How Retrieval Augmented Generation Can Assist Secondary Computer Science Educators - Research Description
The integration of artificial intelligence (AI) into secondary education is rapidly accelerating, yet its use in computer science classrooms remains underexplored. This research investigates how Retrieval-Augmented Generation (RAG) based Large Language Models (LLMs) can serve as supplementary tools for secondary computer science (CS) educators. By focusing on secondary teachers’ needs, this research addresses a critical gap in recent literature as most studies on generative AI (Gen AI) in education have been conducted in higher education or in subject areas outside of secondary computer science.

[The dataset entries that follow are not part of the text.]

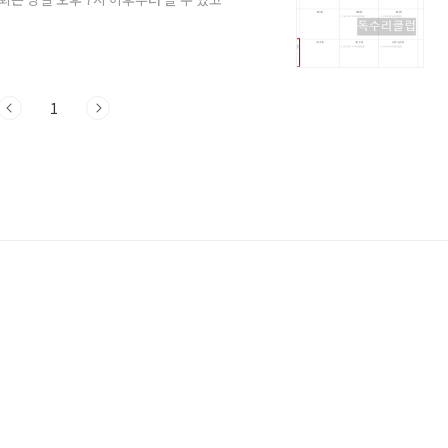
2년 전까지 조회가 가능합니다. 쿠팡일용직급
당인 공휴일수당과 주휴수당을 받느냐에 따라
 28일 29일 총 4일을 출근했다면 27일과
. 또 26일과 27일, 28일과 29일은
1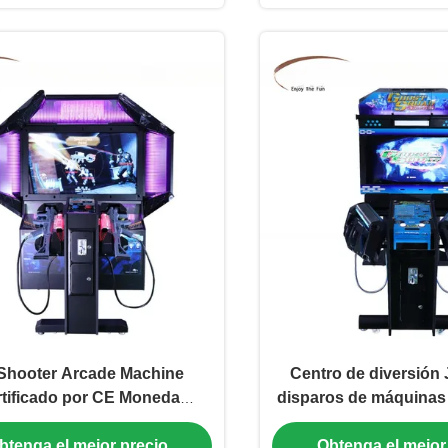
Shooter Arcade Machine
Centro de diversión
tificado por CE Moneda
disparos de máquinas
divertida operada
jugadores con sonido
btenga el mejor precio
Obtenga el mejor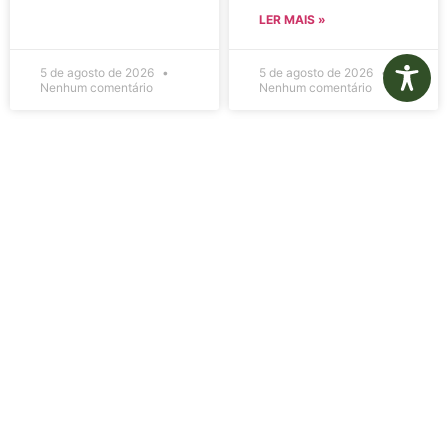
LER MAIS »
5 de agosto de 2026
5 de agosto de 2026
Nenhum comentário
Nenhum comentário
Edital de
Diário Oficial
Convocação
Eletrônico –
080 – Concurso
Edição 1082 –
Público
05/08/2026
001/2023
LER MAIS »
LER MAIS »
5 de agosto de 2026
5 de agosto de 2026
Nenhum comentário
Nenhum comentário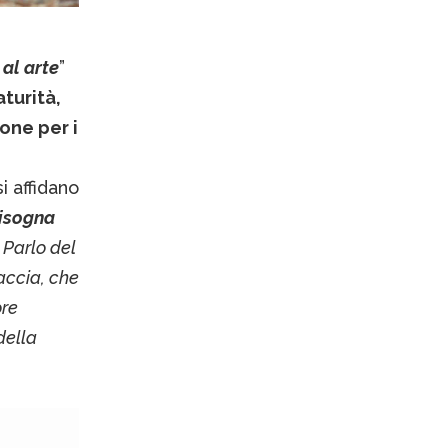
al arte
”
turità,
one per i
i affidano
bisogna
. Parlo del
accia, che
ore
della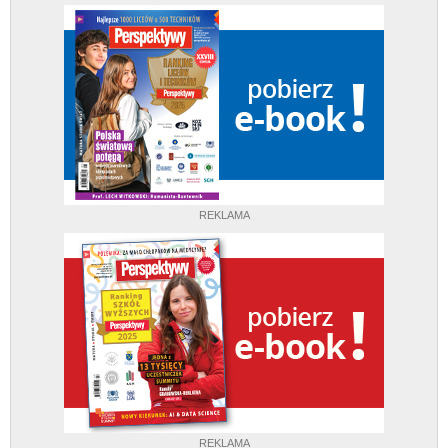
REKLAMA
REKLAMA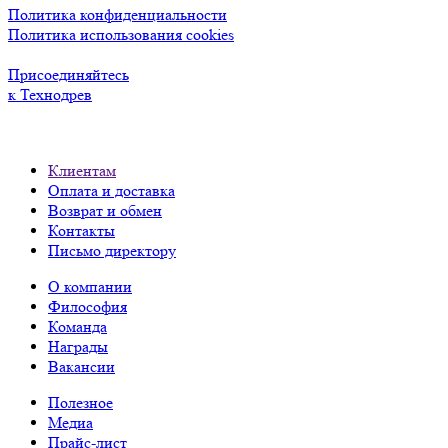
Политика конфиденциальности
Политика использования cookies
Присоединяйтесь
к Технодрев
Клиентам
Оплата и доставка
Возврат и обмен
Контакты
Письмо директору
О компании
Философия
Команда
Награды
Вакансии
Полезное
Медиа
Прайс-лист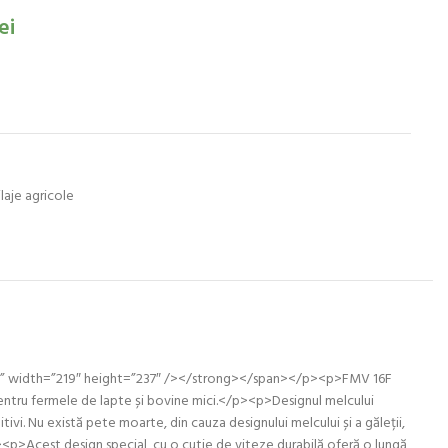
ei
ilaje agricole
t=”” width=”219″ height=”237″ /></strong></span></p><p>FMV 16F
pentru fermele de lapte și bovine mici.</p><p>Designul melcului
tivi. Nu există pete moarte, din cauza designului melcului și a găleții,
><p>Acest design special, cu o cutie de viteze durabilă oferă o lungă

The research employs a mixed-methods design across three sequential studies: an exploratory landscape study, a classroom intervention, and a synthesis and evaluation. These studies will examine how RAG-based tools can affect artifacts’ alignment to curriculum and standards, quality of instructional materials, and reduction in teacher workload when compared to Commercial-off-the-Shelf (COTS) AI or not using Gen AI at all. The work is guided by Charlotte Danielson’s Domain 1: Planning & Preparation.

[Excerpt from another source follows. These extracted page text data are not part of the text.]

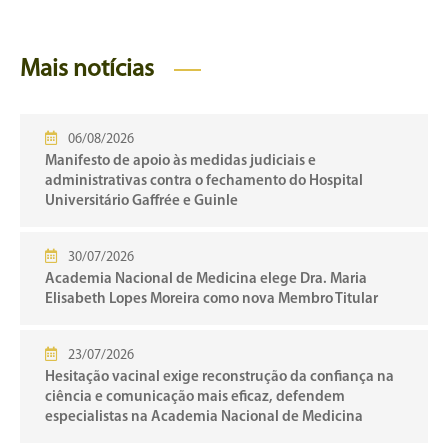
Mais notícias
06/08/2026
Manifesto de apoio às medidas judiciais e
administrativas contra o fechamento do Hospital
Universitário Gaffrée e Guinle
30/07/2026
Academia Nacional de Medicina elege Dra. Maria
Elisabeth Lopes Moreira como nova Membro Titular
23/07/2026
Hesitação vacinal exige reconstrução da confiança na
ciência e comunicação mais eficaz, defendem
especialistas na Academia Nacional de Medicina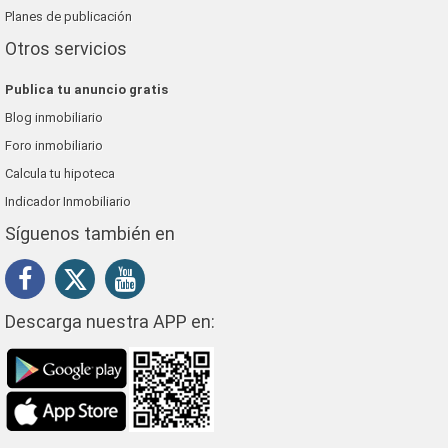
Planes de publicación
Otros servicios
Publica tu anuncio gratis
Blog inmobiliario
Foro inmobiliario
Calcula tu hipoteca
Indicador Inmobiliario
Síguenos también en
Descarga nuestra APP en: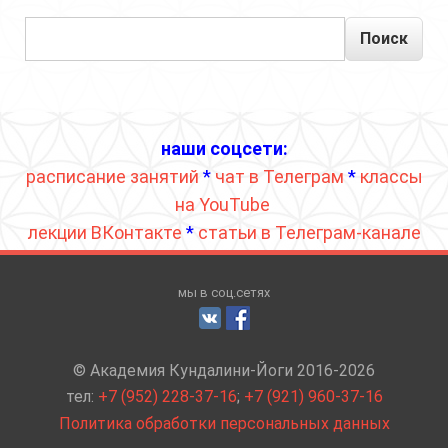
Поиск
наши соцсети:
расписание занятий
*
чат в Телеграм
*
классы
на YouTube
лекции ВКонтакте
*
статьи в Телеграм-канале
мы в соц.сетях
© Академия Кундалини-Йоги 2016-2026
тел:
+7 (952) 228-37-16
;
+7 (921) 960-37-16
Политика обработки персональных данных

Expected contributions include empirical evidence of AI’s impact on secondary computer science education (CS Ed), design principles for effective classroom use of RAG-based systems, and a set of practical guidelines for educators and policymakers. Ultimately, this research aims to make secondary computer science education more equitable, reduce teacher cognitive load, and support workforce readiness by improving the effectiveness of teaching practices in secondary computer science.